Cuenta la leyenda que San Saturio, de noble familia visigoda, en su búsqueda afanosa de una mayor perfección, se retiró lejos de la –para él– perturbadora compañía de sus semejantes. Llegóse desde Soria hasta la sierra de Peñalba y escogió como refugio una gruta en un peñasco sobre la ribera del río Duero, que convirtió en una capilla. Y allí pasaba las horas del día y de la noche entregado a oraciones y penitencias rigurosas. Como San Pacomio, San Pablo y otros Padres del desierto, Saturio sufría las embestidas que el Príncipe de este mundo le ofrecía en imágenes sugestivas de hermosísimas mujeres con provocadoras y lascivas danzas.
Un día de verano, con el sol del mediodía, el Maligno intensificó el cerco tentador sobre la atribulada alma del hirsuto soriano. Y éste, acosado por los deseos irresistibles de la carne, se arrojó desnudo sobre una mata de espinos, primero, y se flageló después con irritantes ortigas. Pero el Malo seguía, implacable, acosando con pecadoras visiones la ya débil y enloquecida mente de Saturio. Y no pudiendo aguantar más, con las fuerzas que aún le quedaban, cogió dos pesadas piedras con las manos y los brazos –que se asemejaban a ramas de sarmiento– y se golpeó los testículos, quedándose la piel, pelos y carne adheridas a aquéllas en masa tumefacta y sanguinolenta. Al mismo tiempo vociferó: “¡Virgen María, San José, San Basilio, Santa Ana! ¡Arcángel San Gabriel! ¡Restógenes…! ¡Ayudadme! No soy digno ni de ser lamido por los cerdos, animales menos inmundos que yo.” Y, desfallecido, cayó en tierra.
Los gritos y aullidos del eremita fueron oídos por Gabriel Muriel, dueño de un rebaño de ovejas que apacentaba en las proximidades, y que le bastaba para el sustento de la familia. Muriel era de estirpe judía y practicaba calladamente la fe de sus antepasados. Vivía discreto y retirado.
Acercándose al maltrecho Saturio, con inteligente e imperiosa mirada le dijo: “¡Hombre ignorante, abandona los desvaríos, deja esas invocaciones y penitencias insensatas, que son propia de idólatras y de paganos, y no de seres razonables!”
Haciendo una breve pausa, Muriel prosiguió: “Los impulsos sensuales y los espirituales son las dos caras de una misma Obra. Y Dios es el Compositor de esa pieza. En la carne del ser humano existe un impulso biológico y afectivo que lo hace salir de sí mismo, de su enclaustramiento, para descubrir al Otro, que es Dios. Al igual que un hombre puede estar obsesionado por el rostro de una mujer y una mujer por el de un hombre, Dios es el gran Enamorador que encandila el alma de los mortales. Sin estos dos impulsos, que se atraen entre sí, la vida centrada en sí mismo sería vacía, insulsa, sin contenido.

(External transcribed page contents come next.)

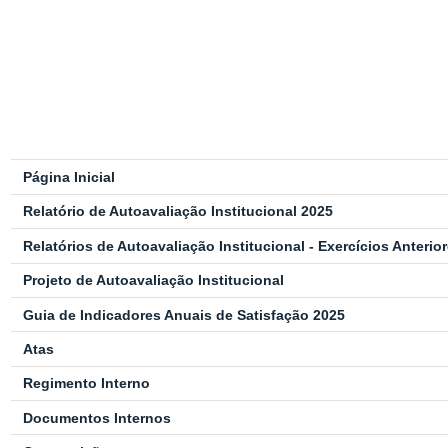
Página Inicial
Relatório de Autoavaliação Institucional 2025
Relatórios de Autoavaliação Institucional - Exercícios Anterio
Projeto de Autoavaliação Institucional
Guia de Indicadores Anuais de Satisfação 2025
Atas
Regimento Interno
Documentos Internos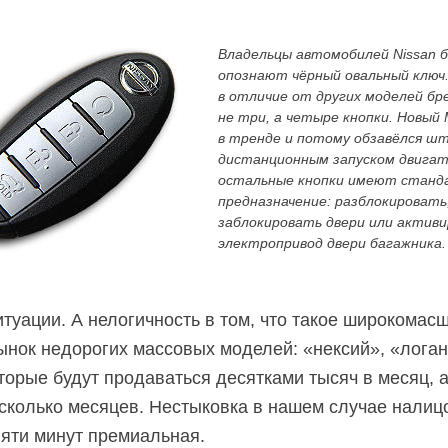
Владельцы автомобилей Nissan 
опознают чёрный овальный ключ.
в отличие от других моделей бре
не три, а четыре кнопки. Новый 
в тренде и потому обзавёлся 
дистанционным запуском двигат
остальные кнопки имеют станд
предназначение: разблокировать
заблокировать двери или актив
электропривод двери багажника.
итуации. А нелогичность в том, что такое широкомас
ынок недорогих массовых моделей: «нексий», «логан
оторые будут продаваться десятками тысяч в месяц, 
есколько месяцев. Нестыковка в нашем случае налиц
пяти минут премиальная.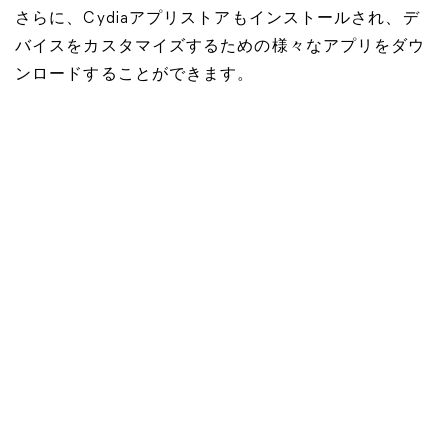
さらに、Cydiaアプリストアもインストールされ、デ
バイスをカスタマイズするための様々なアプリをダウ
ンロードすることができます。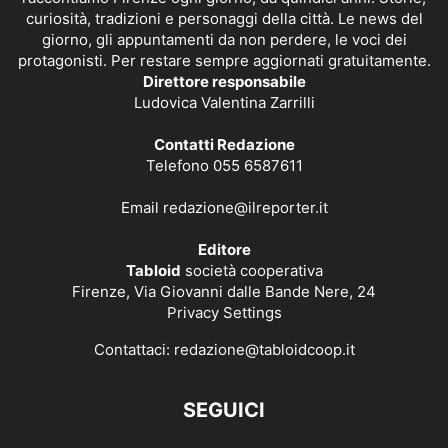
curiosità, tradizioni e personaggi della città. Le news del
giorno, gli appuntamenti da non perdere, le voci dei
protagonisti. Per restare sempre aggiornati gratuitamente.
Direttore responsabile
Ludovica Valentina Zarrilli
Contatti Redazione
Telefono 055 6587611
Email
redazione@ilreporter.it
Editore
Tabloid
società cooperativa
Firenze, Via Giovanni dalle Bande Nere, 24
Privacy Settings
Contattaci:
redazione@tabloidcoop.it
SEGUICI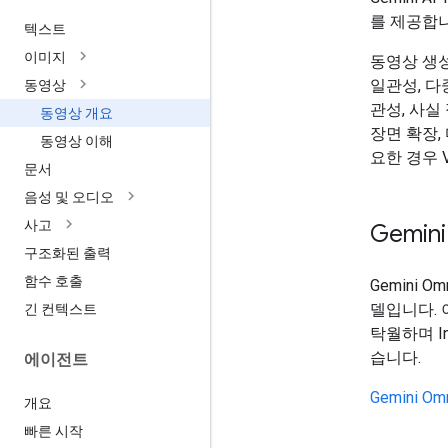
를 제공합니
텍스트
이미지
동영상 생성의
일관성, 다
동영상
관성, 사실
동영상 개요
장면 확장,
동영상 이해
요한 경우 V
문서
음성 및 오디오
사고
Gemini
구조화된 출력
함수 호출
Gemini 
델입니다.
긴 컨텍스트
탁월하며 In
습니다.
에이전트
Gemini O
개요
빠른 시작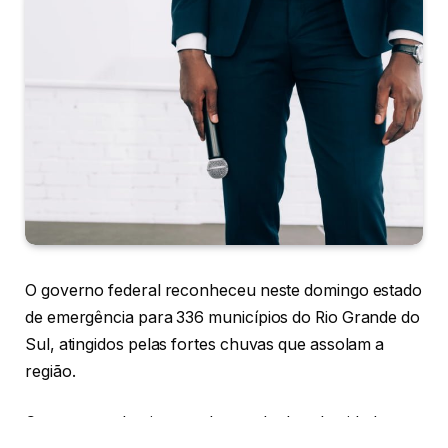
O governo federal reconheceu neste domingo estado
de emergência para 336 municípios do Rio Grande do
Sul, atingidos pelas fortes chuvas que assolam a
região.
Com o reconhecimento do estado de calamidade, os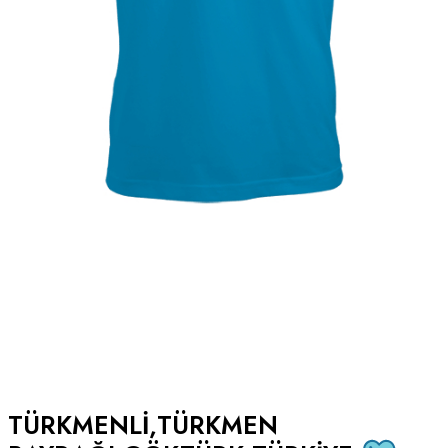
TÜRKMENLI,TÜRKMEN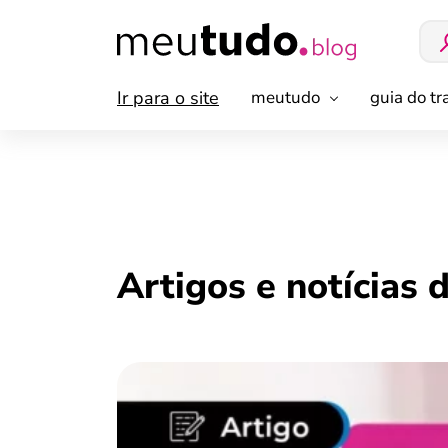
Ir para o site
meutudo
guia do t
Artigos e notícias 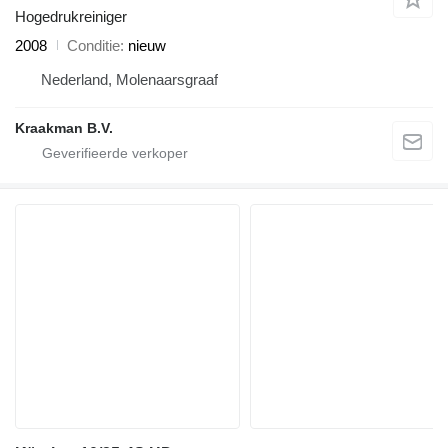
Hogedrukreiniger
2008
Conditie
nieuw
Nederland, Molenaarsgraaf
Kraakman B.V.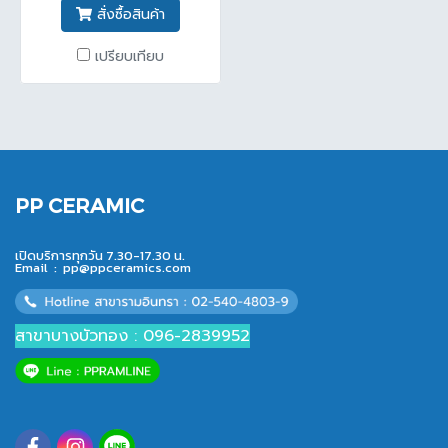
สั่งซื้อสินค้า
เปรียบเทียบ
PP CERAMIC
เปิดบริการทุกวัน 7.30-17.30 น.
Email :
pp@ppceramics.com
สาขาบางบัวทอง : 096-2839952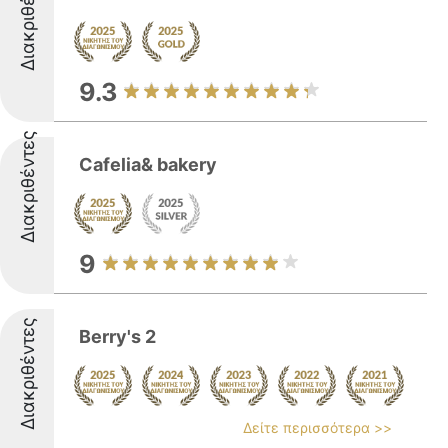
Διακριθέντες
9.3
Διακριθέντες
Cafelia& bakery
9
Διακριθέντες
Berry's 2
Δείτε περισσότερα >>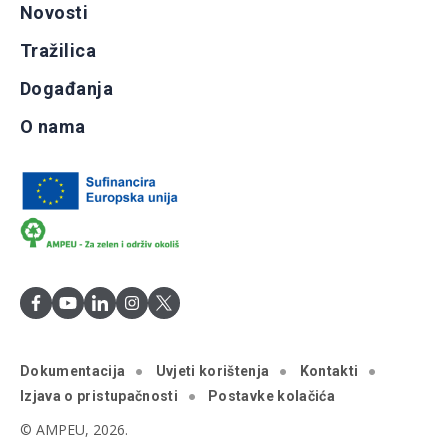
Novosti
Tražilica
Događanja
O nama
Dokumentacija
Uvjeti korištenja
Kontakti
Izjava o pristupačnosti
Postavke kolačića
© AMPEU, 2026.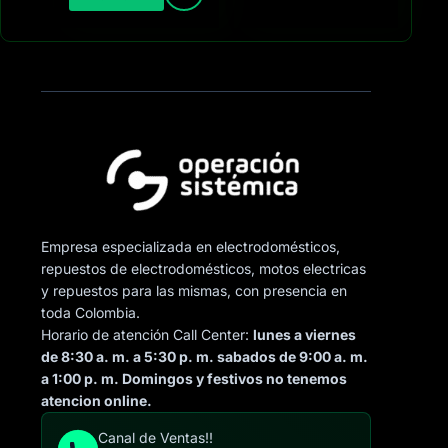
Empresa especializada en electrodomésticos,
repuestos de electrodomésticos, motos electricas
y repuestos para las mismas, con presencia en
toda Colombia.
Horario de atención Call Center:
lunes a viernes
de 8:30 a. m. a 5:30 p. m. sabados de 9:00 a. m.
a 1:00 p. m. Domingos y festivos no tenemos
atencion online.
Canal de Ventas!!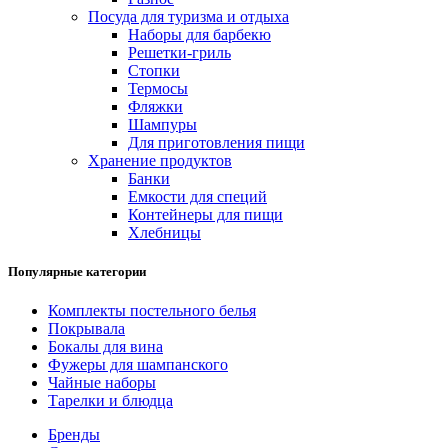
Посуда для туризма и отдыха
Наборы для барбекю
Решетки-гриль
Стопки
Термосы
Фляжки
Шампуры
Для приготовления пищи
Хранение продуктов
Банки
Емкости для специй
Контейнеры для пищи
Хлебницы
Популярные категории
Комплекты постельного белья
Покрывала
Бокалы для вина
Фужеры для шампанского
Чайные наборы
Тарелки и блюдца
Бренды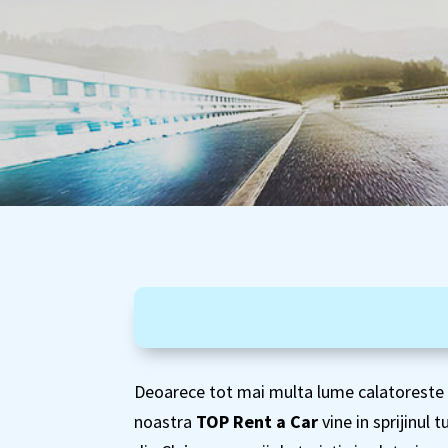
Deoarece tot mai multa lume calatoreste s
noastra
TOP Rent a Car
vine in sprijinul 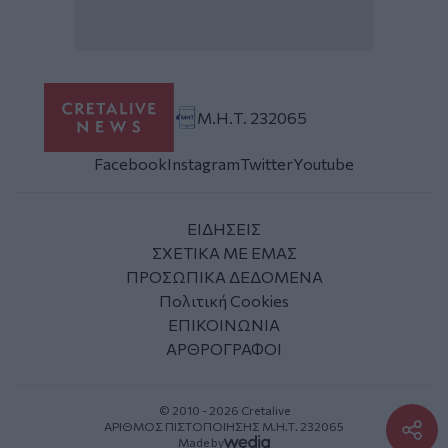
Μ.Η.Τ. 232065
Facebook
Instagram
Twitter
Youtube
ΕΙΔΗΣΕΙΣ
ΣΧΕΤΙΚΑ ΜΕ ΕΜΑΣ
ΠΡΟΣΩΠΙΚΑ ΔΕΔΟΜΕΝΑ
Πολιτική Cookies
ΕΠΙΚΟΙΝΩΝΙΑ
ΑΡΘΡΟΓΡΑΦΟΙ
© 2010 - 2026 Cretalive
ΑΡΙΘΜΟΣ ΠΙΣΤΟΠΟΙΗΣΗΣ Μ.Η.Τ. 232065
Made by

El hebreo se acercó al ermitaño y, poniéndole cariñosamente la mano en el hombro, terminó con estas palabras: “Saturio, te repito: Deja de infligir un innecesario castigo a tu cuerpo, que con tanto desprecio tratas. Come, bebe y goza de los placeres legítimos. Estudia y vuelve a la antigua creencia de nuestros padres. No obedezcas en adelante a los predicadores de la muerte, a los sepultureros de la vida, y retorna al Dios que no tiene par.”
“¡Escucha, Israel: el Eterno, nuestro Dios, es Uno!” La soledad y el silencio de la sierra de Peñalba y del Duero acogieron, en su seno, la oración que los dos hombres ofrecieron al Solitario del Sinaí, el Creador de todas las cosas.
Antonio José Escudero Ríos, Gran Maestre de la Orden Nueva de Toledo, Ermita de San Saturio, Soria, anno templi DCCCXCIII, año 2011/ 5771 de la Creación del Mundo.